Gruesome photos have been shown to the jury in the murder trial of a man accused of killing his ex-girlfriend and eating parts of her body.
The crime scene was described as “worse than anything you would see in a horror movie”.
The trial of southern Indiana man Joseph Oberhansley began on Friday, after his girlfriend Tammy Jo Blanton died in 2014.
Clark County Prosecutor Jeremy Mull said during his opening remarks Ms Blanton “met a fate that’s very difficult to describe” at the hands of the Jeffersonville man, who is charged with murder, rape, abuse of a corpse and burglary.
Mull warned the jurors because of the intense media coverage the case has received in the south of the state, the evidence they would see will include gruesome photos.

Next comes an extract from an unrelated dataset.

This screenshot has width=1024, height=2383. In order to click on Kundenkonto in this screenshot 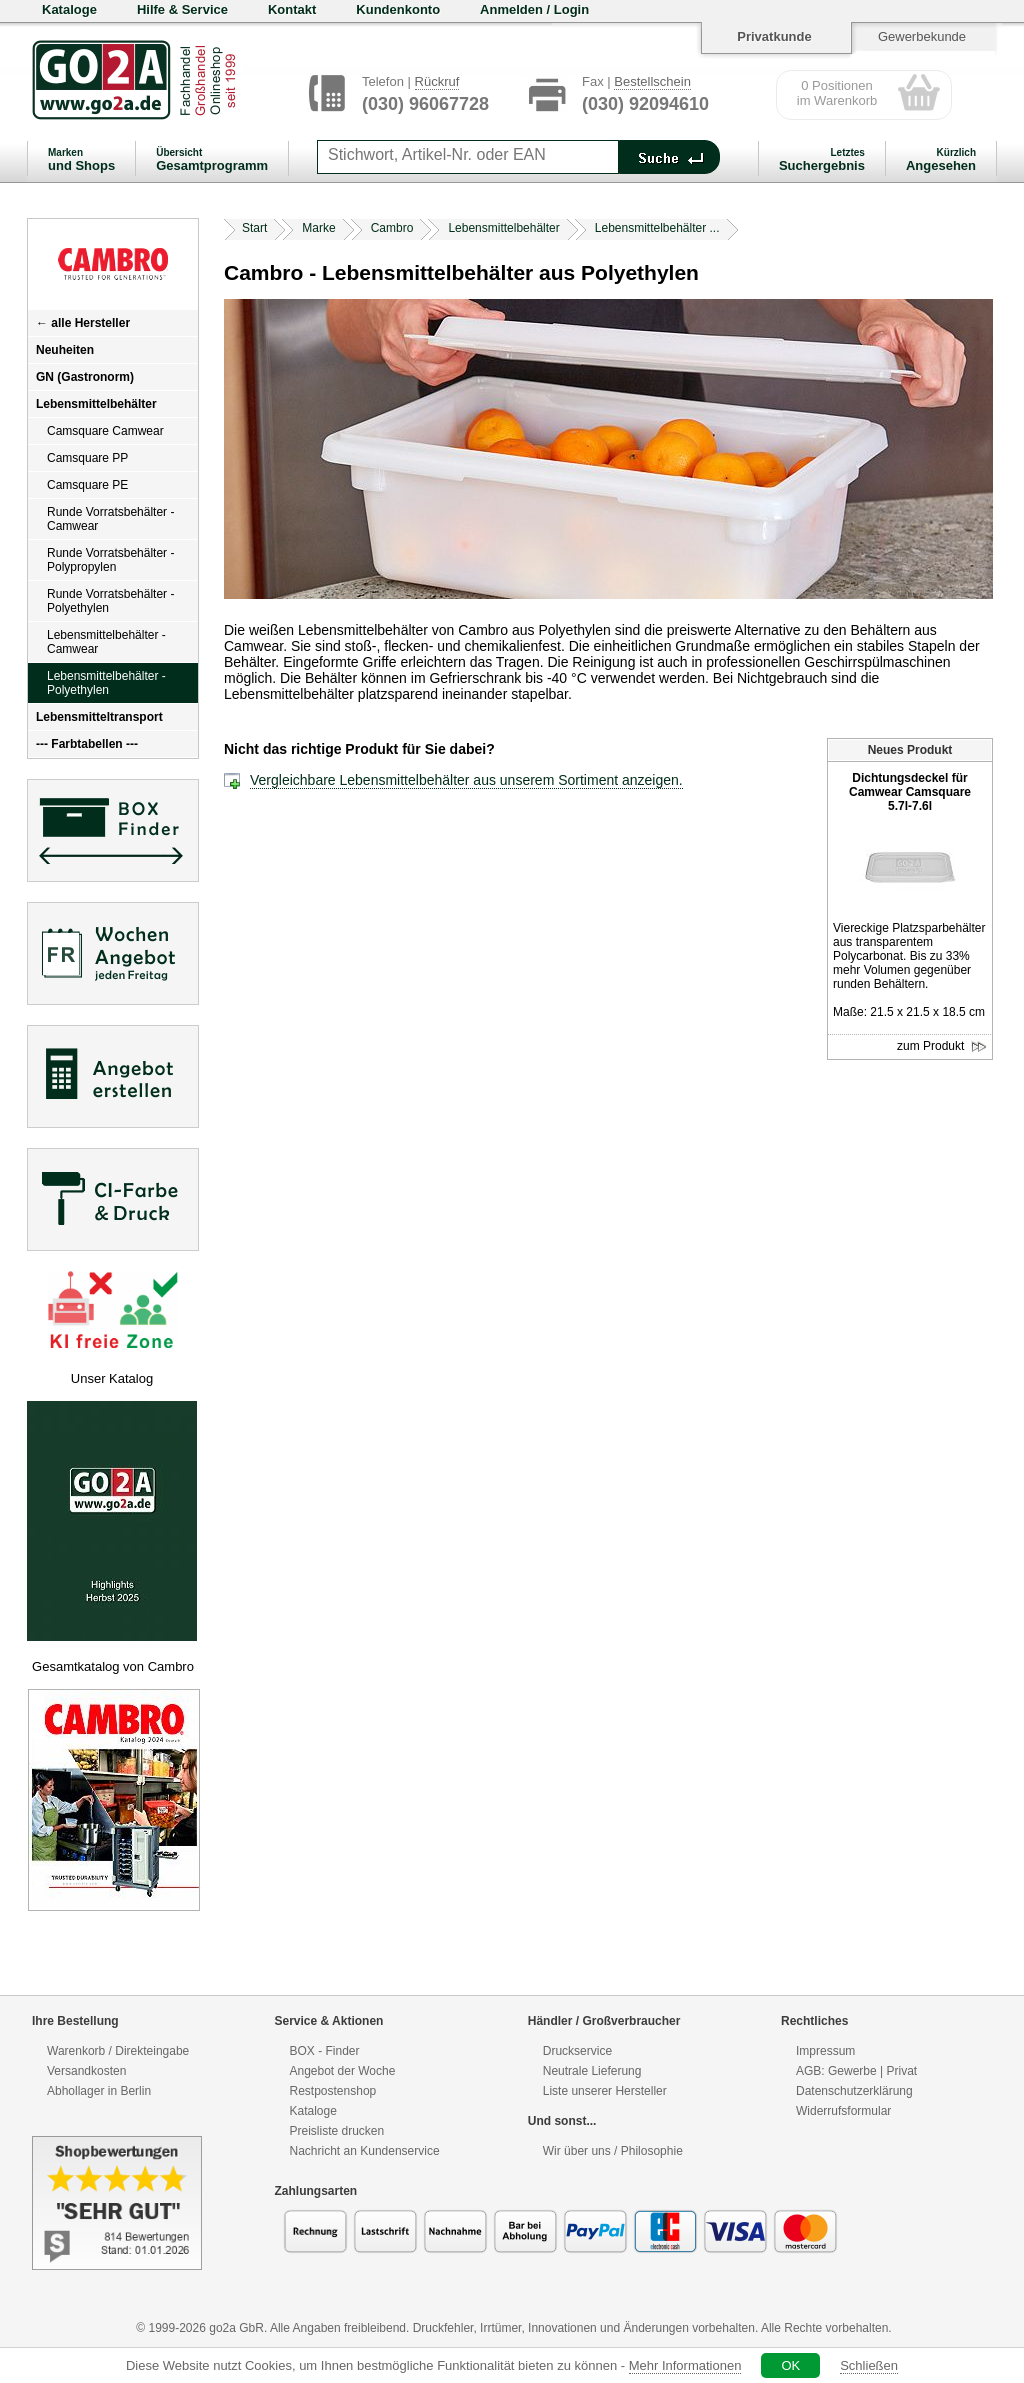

Defence attorney Bart Betteau asked jurors to be wary of “emotional evidence” that wasn’t relevant to the facts in the September 11, 2014, killing.
According to NBC-affiliate Wave3 News, the second day of the trial heard from nearly 10 witnesses, including two police officers who attended the scene on the day Ms Blanton died.
Two police officers described to the court grisly scenes they were confronted with the day of the alleged murder and said Oberhansley was “nervous” when they arrived at the home back in 2014.
The officers claimed they arrested Oberhansley after he failed to comply when officers ordered to pat him down, and testified they later found a bloody knife in his pocket.
Wave3 News reports when another officer went inside, blood was seen through the house and a tarp and tools were found on the ground.
Ms Blanton’s body was then found in the bath, according to the police officer.
“There was blood everywhere,” she said.
Photos produced to the jury showed different rooms of the home, tools, a plate, fork and knife, according to Wave3 News.
On Friday – the sixth anniversary of Ms Blanton’s death – Sabrina Hall, a co-worker and friend of Blanton’s, testified that she called police after a man she believes was Oberhansley answered Ms Blanton’s phone the day her friend died.
She said time moved “super fast and super slow at the same time” as she waited for officers to confirm what she believed had happened.
If he’s convicted by the jury, Oberhansley will face a sentence of life in prison.
Oberhansley was set to stand trial in August ,2019 with a jury drawn from central Indiana’s Hamilton County, but a mistrial was declared during the first day of testimony after a witness for the state spoke of things that attorneys had agreed would not be mentioned to the jury.